The very suggestion seems, to borrow Seneviratne’s pet word, a “fad” as it is followed by a flummoxing statement that such a union (of eastern and western communication philosophies) will take time because it needs an understanding of the so-called eastern mythology as modern wisdom, by the West in particular. Mythology as wisdom, really? Seneviratne elaborates this point rather grandiloquently in Chapter 10 — ‘Fighting the Gloom with New Thinking’ — which he begins by quoting Filipino communication scholar Crispin C Maslog, who argued two decades ago that Asian journalists have absorbed the Western values of journalism uncritically and become more “popish and the Pope”. It is a fact that journalism as we know it today came to Asia via the West and hence, for obvious reasons, it followed Western rules of fairness and objectivity.

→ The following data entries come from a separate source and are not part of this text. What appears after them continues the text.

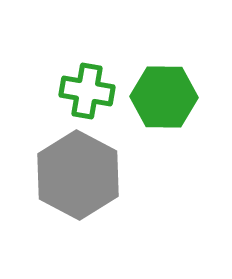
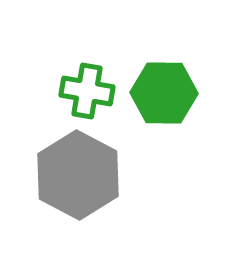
green hexagon: moved 4 px up
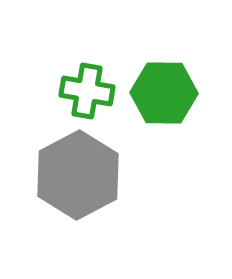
gray hexagon: rotated 4 degrees clockwise
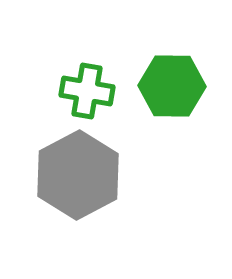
green hexagon: moved 8 px right, 7 px up
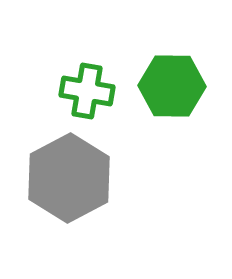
gray hexagon: moved 9 px left, 3 px down
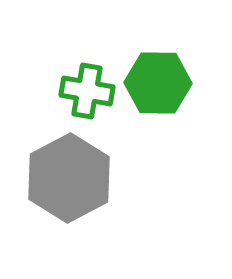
green hexagon: moved 14 px left, 3 px up
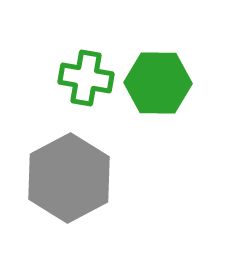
green cross: moved 1 px left, 13 px up
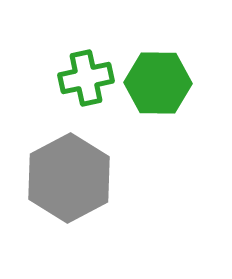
green cross: rotated 22 degrees counterclockwise
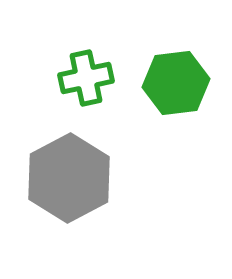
green hexagon: moved 18 px right; rotated 8 degrees counterclockwise
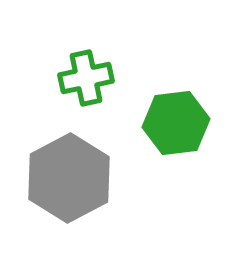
green hexagon: moved 40 px down
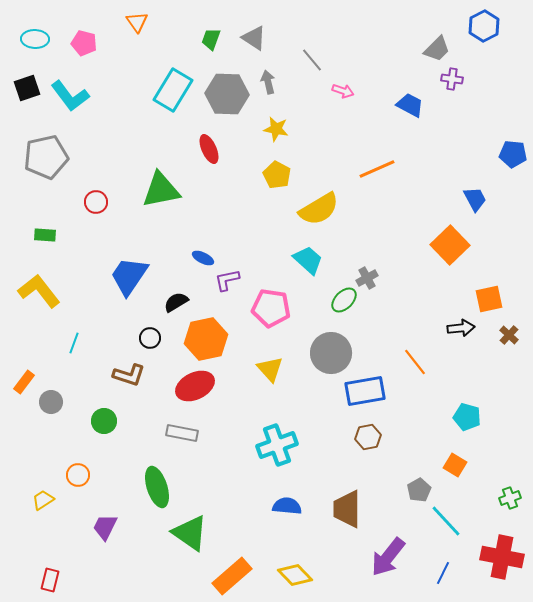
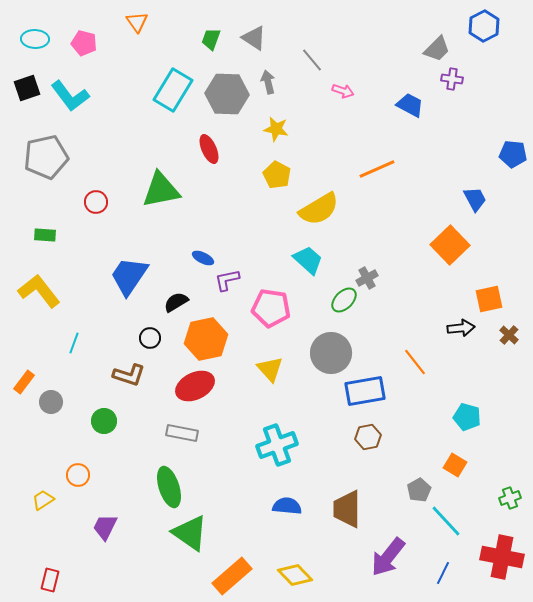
green ellipse at (157, 487): moved 12 px right
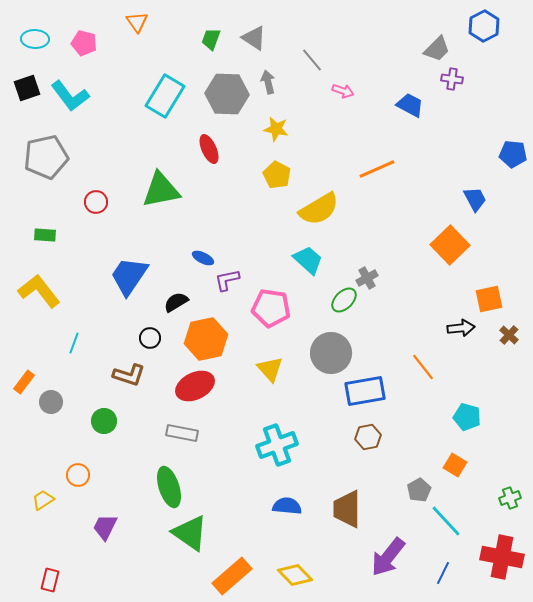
cyan rectangle at (173, 90): moved 8 px left, 6 px down
orange line at (415, 362): moved 8 px right, 5 px down
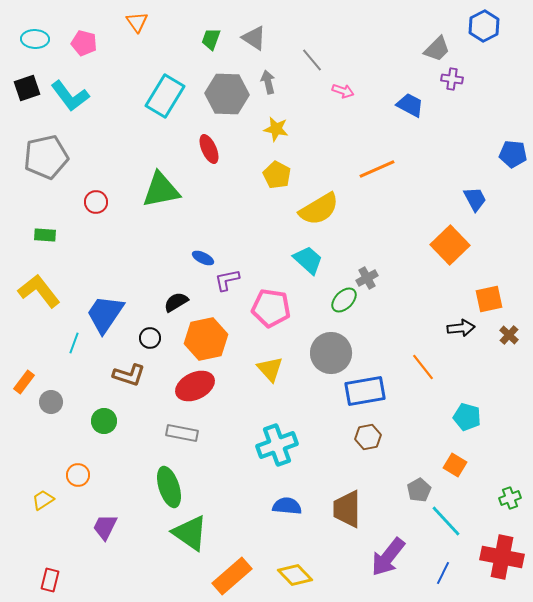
blue trapezoid at (129, 276): moved 24 px left, 38 px down
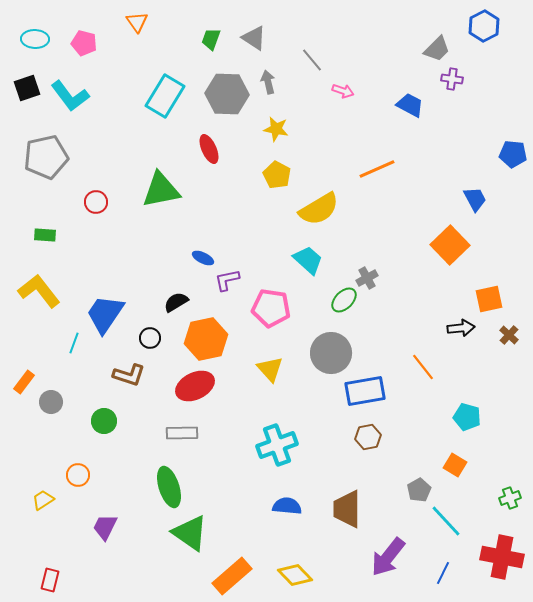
gray rectangle at (182, 433): rotated 12 degrees counterclockwise
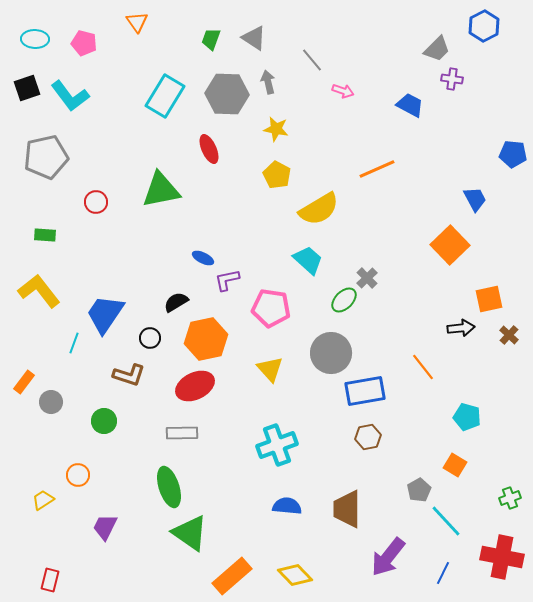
gray cross at (367, 278): rotated 15 degrees counterclockwise
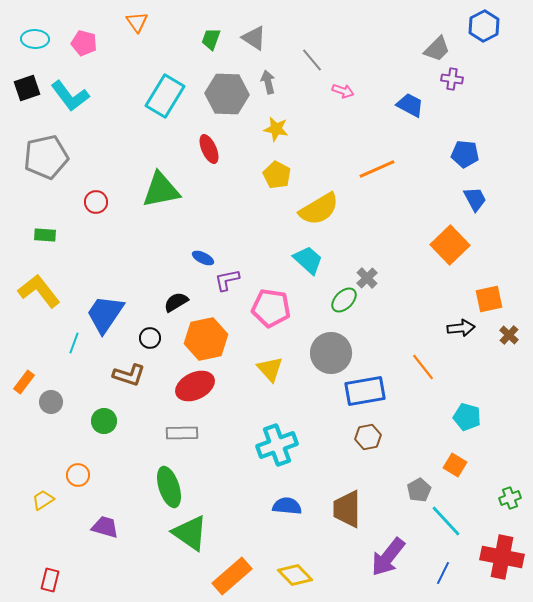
blue pentagon at (513, 154): moved 48 px left
purple trapezoid at (105, 527): rotated 80 degrees clockwise
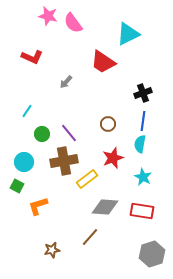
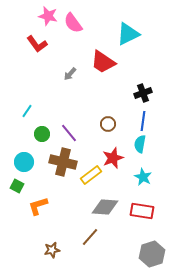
red L-shape: moved 5 px right, 13 px up; rotated 30 degrees clockwise
gray arrow: moved 4 px right, 8 px up
brown cross: moved 1 px left, 1 px down; rotated 24 degrees clockwise
yellow rectangle: moved 4 px right, 4 px up
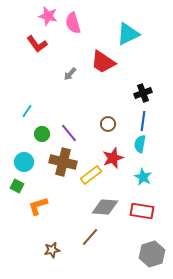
pink semicircle: rotated 20 degrees clockwise
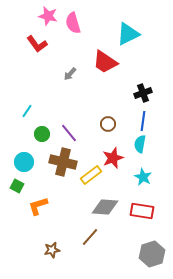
red trapezoid: moved 2 px right
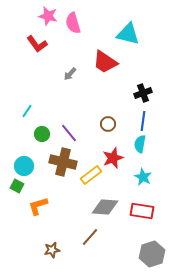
cyan triangle: rotated 40 degrees clockwise
cyan circle: moved 4 px down
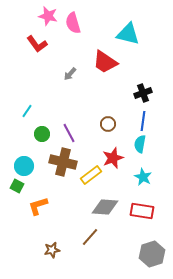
purple line: rotated 12 degrees clockwise
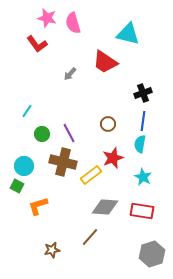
pink star: moved 1 px left, 2 px down
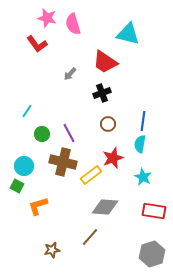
pink semicircle: moved 1 px down
black cross: moved 41 px left
red rectangle: moved 12 px right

It is not very clear, at least to this reviewer, why Seneviratne desperately tries to find fault with the western ideals of journalism and force-feeds the reader the idea of introducing an ‘eastern’ branch of the said ideals as a panache for the problems that dog mass media today. After all, journalism is an Enlightenment offspring, as noted in a recent paper by Jeffery A Smith.

Western versus eastern

The crisis in global media today is not a problem of western ideals, as Seneviratne seems to suggest, and replacing it with ‘eastern’ ideals might not be the ideal solution because the the history of the east is less promising when it comes to appreciating freedom of speech and including public opinion. Also, given the toxic strands of anti-westernism and anti-intellectualism gaining momentum in eastern public debates, including in India, such arguments can become really counterproductive and antidemocratic.

Seneviratne tackles the fake-news menace a little differently. Analysing how Donald Trump ridicules the likes of CNN by calling their work fake news, Seneviratne says such acts reflect tendencies to suppress alternative opinions and the trends are visible across the globe. That said, Seneviratne doesn’t seem to be equally bothered about how right-wing propaganda machineries churn out misinformation, especially in countries like India, and prefers to stay surprisingly neutral.

That said, Seneviratne’s book is a must read for all media practitioners, journalism students and any one interested in the current crisis of the global media industry. It is meticulously researched and well-written.